AB 2394 is just one bill aimed at bolstering rural medicine. The other, AB 2024, would allow critical-access hospitals (remote and rural with 25 or fewer beds) to hire physicians, overriding the state’s restriction on the “corporate practice of medicine” prohibiting direct employment. The restriction was created to prevent medical centers from inducing or instructing doctors to drive up billing—on ordering tests and procedures, authorizing inpatient stays—by direct control of their income.
Federal accountability regulations have grown stricter, so many states have relaxed hiring laws. California is among the final holdouts. In 2011, Texas became the last large state with a blanket prohibition, granting permission to rural hospitals.
AB 2024 passed the Assembly and got revised before passing the Senate; the amended version did not get out of the Assembly before the session ended.
Both bills demonstrate legislators’ efforts to address issues in rural parts of the state.
“California has been fairly sympathetic to underserved areas,” said Mike Wiltermood, CEO of Enloe Medical Center. “But there have been so many things pulling at the government.
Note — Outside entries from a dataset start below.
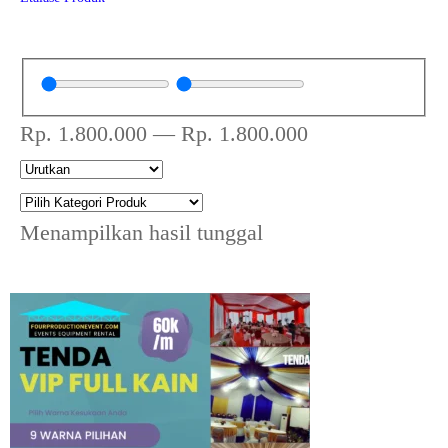
Rp.
1.800.000
—
Rp.
1.800.000
Menampilkan hasil tunggal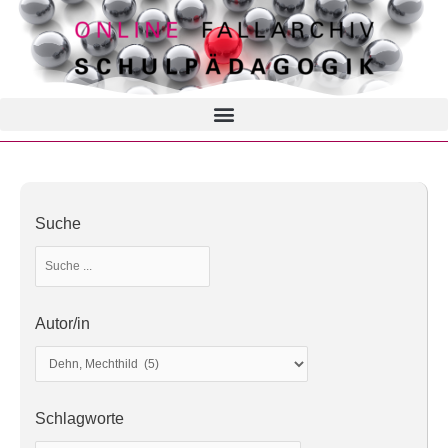
Suche
Autor/in
Schlagworte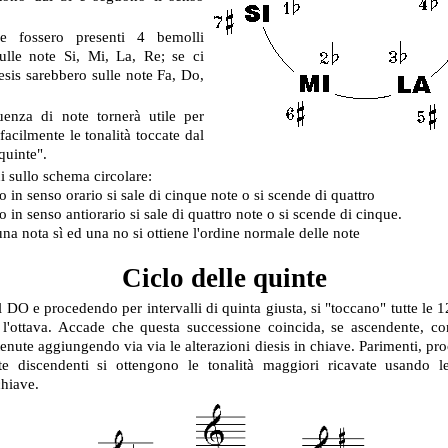
e fossero presenti 4 bemolli
ulle note Si, Mi, La, Re; se ci
esis sarebbero sulle note Fa, Do,
enza di note tornerà utile per
facilmente le tonalità toccate dal
 quinte".
 sullo schema circolare:
 in senso orario si sale di cinque note o si scende di quattro
 in senso antiorario si sale di quattro note o si scende di cinque.
na nota sì ed una no si ottiene l'ordine normale delle note
Ciclo delle quinte
 DO e procedendo per intervalli di quinta giusta, si "toccano" tutte le 1
 l'ottava. Accade che questa successione coincida, se ascendente, con
enute aggiungendo via via le alterazioni diesis in chiave. Parimenti, p
te discendenti si ottengono le tonalità maggiori ricavate usando le
chiave.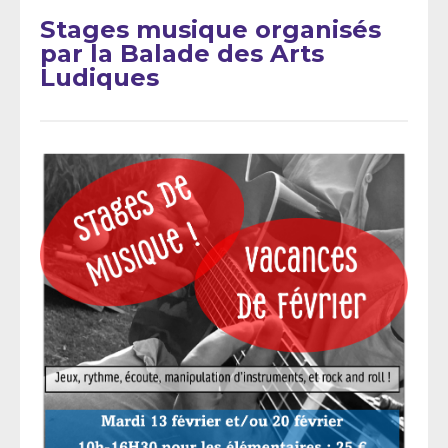
Stages musique organisés
par la Balade des Arts
Ludiques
I think the budget has gotten reasonably under control; maybe some attention can be paid to some of these health professional shortage areas.”
AB 2394, the transportation bill, carries an estimated cost of between $3 million and $6 million a year. The variance not only stems from how many Medi-Cal patients use the benefit, but also the potential savings by reducing ambulance transportation, emergency room visits and hospital admissions.
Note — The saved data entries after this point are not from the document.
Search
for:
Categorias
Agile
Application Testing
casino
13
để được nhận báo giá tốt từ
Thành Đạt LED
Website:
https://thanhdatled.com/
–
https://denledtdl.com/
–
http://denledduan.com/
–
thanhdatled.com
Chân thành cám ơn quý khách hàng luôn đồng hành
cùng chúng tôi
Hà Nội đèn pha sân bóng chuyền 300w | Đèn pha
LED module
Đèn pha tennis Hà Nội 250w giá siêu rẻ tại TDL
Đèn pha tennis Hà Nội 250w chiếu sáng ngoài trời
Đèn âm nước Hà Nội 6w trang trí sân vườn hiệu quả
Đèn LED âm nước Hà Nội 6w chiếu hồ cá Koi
Steve Stark, CEO of Orchard Hospital in Gridley, is not convinced that AB 2394 will prove a boon—at least for his community. Orchard (formerly Biggs-Gridley Memorial) is one of California’s 34 critical-access hospitals, so it would stand to benefit from directly hiring doctors with the passage of AB 2024. That’s where he sees a bigger impact, because staffing affects the ability of patients to get appointments in the first place.
“It’s never been a transport issue, in my opinion; it’s been an access issue,” Stark said. “If I have a patient who has an acute illness and they call to get into a provider [for the first time] and they hear, ‘You’re three months out,’ they’re just going to go to the [ER].”
As for the hiring law, both Stark and Wiltermood said they hope it would help independent hospitals (Enloe also being one) compete for physicians against larger health systems such as Kaiser Permanente and Sutter Health.
Stark calls AB 2024 “a gateway idea” that could expand beyond critical-access hospitals if implemented. That includes Enloe, which draws from a rural region.
“While Chico is technically classified as a metro area,” Wiltermood said, “I’d argue that we’re woefully underserved. Chico is the hub for a lot of specialty medicine, and we’re short in a lot of areas.”